By Kari Williamson
A lethargic quarter in Germany was the main contributor as the country recorded more than 50% lower third quarter solar PV inverter revenues compared to Q3’10.
On the other hand, prices stabilised in the third quarter, a welcome relief for suppliers that have had to endure heavy price erosion since the turn of the year. Average prices are still 15% lower than in 2010, however.
IMS Research says the market was limited by the lack of activity in Germany where shipments were over 1 GW lower than in Q3’10, contributing to global solar PV inverter shipments being 8% down year-on-year. Although shipments have grown for the last two consecutive quarters, revenues decreased because of falling prices.
Even though Q3’11 solar PV inverter shipments failed to hit 2010 quarterly levels, prices stabilised during the quarter, indicating a healthier level of inventory in the market, the analyst explains.
Exchange rates were also a contributing factor to revenue and price changes in Q3: “The majority of inverters are still sold in Europe where the average price per watt stabilised last quarter if measured in Euros.
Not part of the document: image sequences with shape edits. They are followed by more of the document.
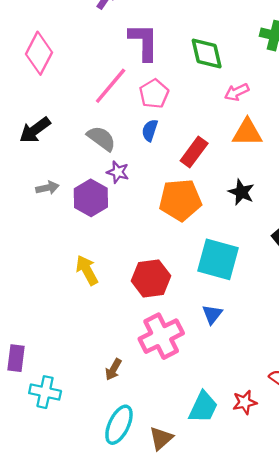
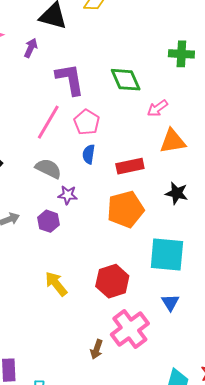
red rectangle: (194, 152) -> (130, 166), turned 52
purple hexagon: (91, 198) -> (48, 221), size x0.7
brown arrow: (113, 369) -> (97, 349), moved

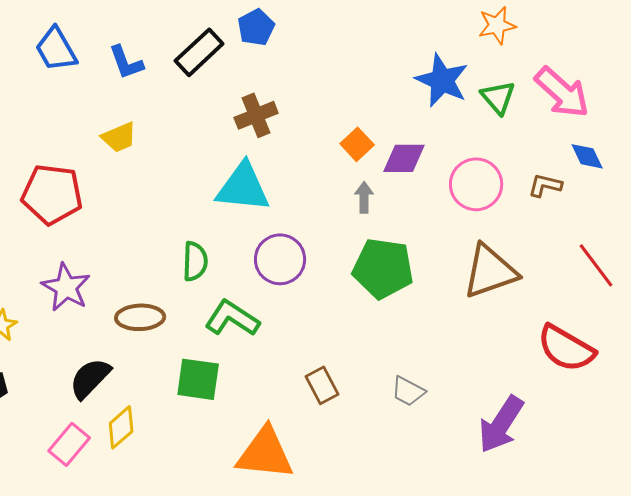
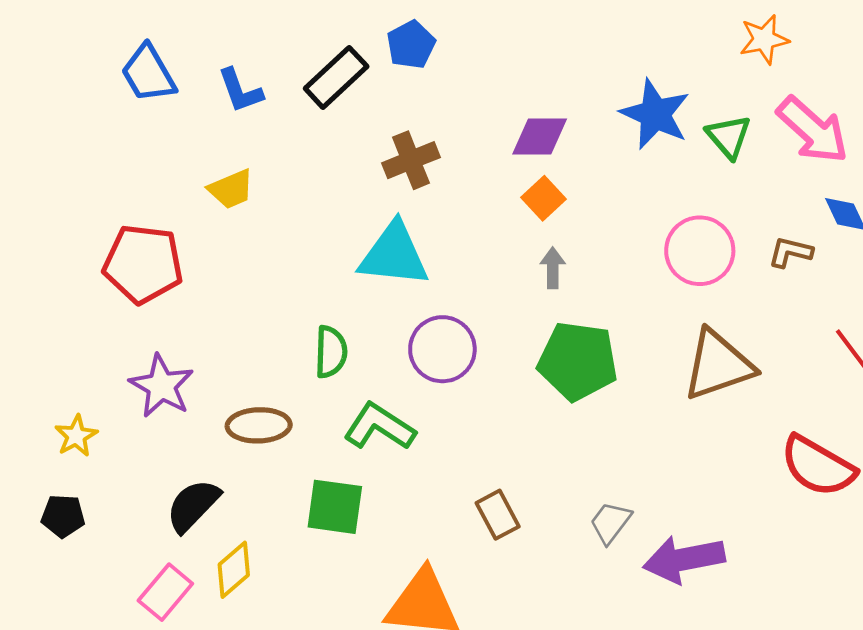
orange star: (497, 25) -> (764, 39), moved
purple diamond: (404, 158) -> (540, 137), moved
gray trapezoid: (408, 391) -> (611, 523), turned 99
purple arrow: (501, 424) -> (684, 559), moved, turned 46

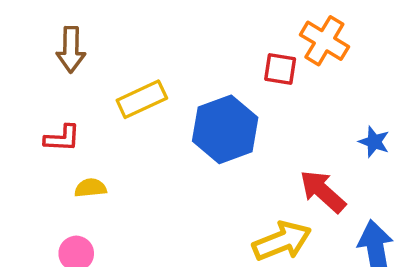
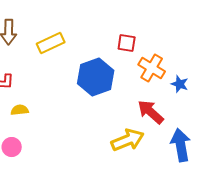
orange cross: (324, 41) -> (152, 68), moved
yellow rectangle: (142, 99) -> (51, 43), moved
However, companies from outside the Eurozone realising their revenues in dollars may still have felt the price pressure as Dollar prices fell by 5% compared to Q2’11 due to changes in exchange rates,” comments Tom Haddon, PV Market Analyst at IMS Research.
“Price pressure will continue to be a prominent feature of the market for some time and it wouldn’t be wise for PV inverter suppliers to count on prices staying at this level for long.”
SMA holds the fort
Despite the sluggish performance of the German solar PV inverter market in Q3, SMA Solar Technology’s market share held stable at over 30% of revenues due to an increased focus on ‘foreign’ markets.
“Whilst SMA has always been strong in its domestic market, it is now turning its attentions to the faster growing emerging markets, with the Americas becoming a larger proportion of its business. In order to maintain or increase market share this strategy will need to continue,” Haddon concludes.
Despite declining shipments in Q3’11, IMS Research forecasts that annual solar PV inverter shipments will still grow in 2011 and break the 25 GW mark as new incentives in Asia and an end of year rally in Germany (before the 1 January feed-in tariff cut) help to stimulate demand.